Thanks for the comments! I'll try to do my best to work this out in a correct way.
Best, Daniel
Then S-SQL could contain a method TO-SQL-STRING specializing on vectors and lists, much the same way as it now contains a specialization on symbols (see s-sql.lisp, lines 263-264).
Actually, there should probably be a separate method on the s-sql side, which calls to-sql-string on types it's not specialised on, and has its own specialisations for symbol. I'll look into this.
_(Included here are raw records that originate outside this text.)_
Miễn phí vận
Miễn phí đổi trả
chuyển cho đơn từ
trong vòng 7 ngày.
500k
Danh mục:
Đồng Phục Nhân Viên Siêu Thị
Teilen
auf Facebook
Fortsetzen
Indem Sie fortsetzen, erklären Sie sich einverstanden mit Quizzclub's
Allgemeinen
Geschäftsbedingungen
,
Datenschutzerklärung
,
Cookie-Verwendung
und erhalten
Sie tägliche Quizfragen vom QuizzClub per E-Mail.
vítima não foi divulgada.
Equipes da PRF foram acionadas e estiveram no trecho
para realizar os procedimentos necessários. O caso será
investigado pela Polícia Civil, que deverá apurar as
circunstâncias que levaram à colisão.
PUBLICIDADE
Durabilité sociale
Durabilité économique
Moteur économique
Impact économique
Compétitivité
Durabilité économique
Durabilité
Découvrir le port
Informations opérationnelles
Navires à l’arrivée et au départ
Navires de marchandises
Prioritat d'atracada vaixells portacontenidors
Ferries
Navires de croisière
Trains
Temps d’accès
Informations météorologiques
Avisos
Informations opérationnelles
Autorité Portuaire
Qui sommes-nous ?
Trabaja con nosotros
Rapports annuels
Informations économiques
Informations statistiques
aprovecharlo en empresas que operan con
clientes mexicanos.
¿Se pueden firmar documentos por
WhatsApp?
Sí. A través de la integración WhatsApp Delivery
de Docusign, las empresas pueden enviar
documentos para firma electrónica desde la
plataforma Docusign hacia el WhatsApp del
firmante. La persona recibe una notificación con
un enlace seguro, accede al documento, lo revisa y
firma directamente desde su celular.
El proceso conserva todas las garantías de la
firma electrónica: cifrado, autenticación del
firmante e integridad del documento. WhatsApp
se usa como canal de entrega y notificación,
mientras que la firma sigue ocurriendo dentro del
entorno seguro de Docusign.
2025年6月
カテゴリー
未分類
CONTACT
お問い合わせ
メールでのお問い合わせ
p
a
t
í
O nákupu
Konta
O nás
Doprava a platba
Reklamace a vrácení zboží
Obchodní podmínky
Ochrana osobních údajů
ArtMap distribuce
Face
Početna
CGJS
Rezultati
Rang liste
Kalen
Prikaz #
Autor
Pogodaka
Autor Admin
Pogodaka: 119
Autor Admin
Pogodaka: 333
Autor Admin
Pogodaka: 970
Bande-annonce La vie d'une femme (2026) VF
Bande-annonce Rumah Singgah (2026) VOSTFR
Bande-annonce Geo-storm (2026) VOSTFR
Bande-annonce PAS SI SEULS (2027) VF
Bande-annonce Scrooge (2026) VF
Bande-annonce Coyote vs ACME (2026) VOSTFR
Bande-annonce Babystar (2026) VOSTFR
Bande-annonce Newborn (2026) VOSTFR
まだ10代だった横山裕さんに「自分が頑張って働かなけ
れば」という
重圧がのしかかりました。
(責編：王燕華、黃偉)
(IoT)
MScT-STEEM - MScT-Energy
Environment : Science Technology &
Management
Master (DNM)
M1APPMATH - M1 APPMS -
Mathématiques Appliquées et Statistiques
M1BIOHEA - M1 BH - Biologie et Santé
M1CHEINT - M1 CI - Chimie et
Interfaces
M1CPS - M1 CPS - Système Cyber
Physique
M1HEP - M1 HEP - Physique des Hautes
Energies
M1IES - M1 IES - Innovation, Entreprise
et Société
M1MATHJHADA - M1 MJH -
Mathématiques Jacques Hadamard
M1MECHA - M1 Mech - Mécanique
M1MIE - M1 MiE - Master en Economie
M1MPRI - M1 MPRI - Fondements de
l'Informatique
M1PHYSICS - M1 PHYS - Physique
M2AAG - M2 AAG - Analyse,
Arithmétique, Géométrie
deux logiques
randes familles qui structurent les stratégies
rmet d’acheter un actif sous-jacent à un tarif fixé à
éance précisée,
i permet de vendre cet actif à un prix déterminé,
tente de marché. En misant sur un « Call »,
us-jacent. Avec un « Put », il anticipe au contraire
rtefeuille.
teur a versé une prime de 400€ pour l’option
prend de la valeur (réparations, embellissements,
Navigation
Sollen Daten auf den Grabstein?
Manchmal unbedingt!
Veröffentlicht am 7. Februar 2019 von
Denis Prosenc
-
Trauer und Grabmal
Could you elaborate on how you are getting this error? I don't seem to have problems when passing arrays to prepared statements in this way:
weekword=# prepare testme(int[]) as select array_lower($1, 1) as lo, array_upper($1, 1) as hi; PREPARE weekword=# execute testme(array[1,2,3]);
That's the client-side parser helping you out. What I did was prepare the query in Postmodern, and then trying to execute it with a vector as one of the arguments. This will cause cl-postgres to call to-sql-string on the parameter values before stuffing them into the socket. Apparently, at that level, only the {} syntax is supported.
Hey list,
I finally got around to implementing a proper serialisation for arrays, both as query text and as prepared-query parameters (which requires two wildly different formats --- ARRAY[E'a', E'b'] versus {"a", "b"}). They should now Just Work. Also added a :[] sql-op, so you can do (:[] 'myarr 1) and it'll expand to (myarr)[1] -- including superfluous parentheses, since in a lot of situations they are required.
Best, Marijn
Hi Marijn,
I finally got around to implementing a proper serialisation for arrays, both as query text and as prepared-query parameters (which requires two wildly different formats --- ARRAY[E'a', E'b'] versus {"a", "b"}). They should now Just Work. Also added a :[] sql-op, so you can do (:[] 'myarr 1) and it'll expand to (myarr)[1] -- including superfluous parentheses, since in a lot of situations they are required.
This is extremely great, thanks a million!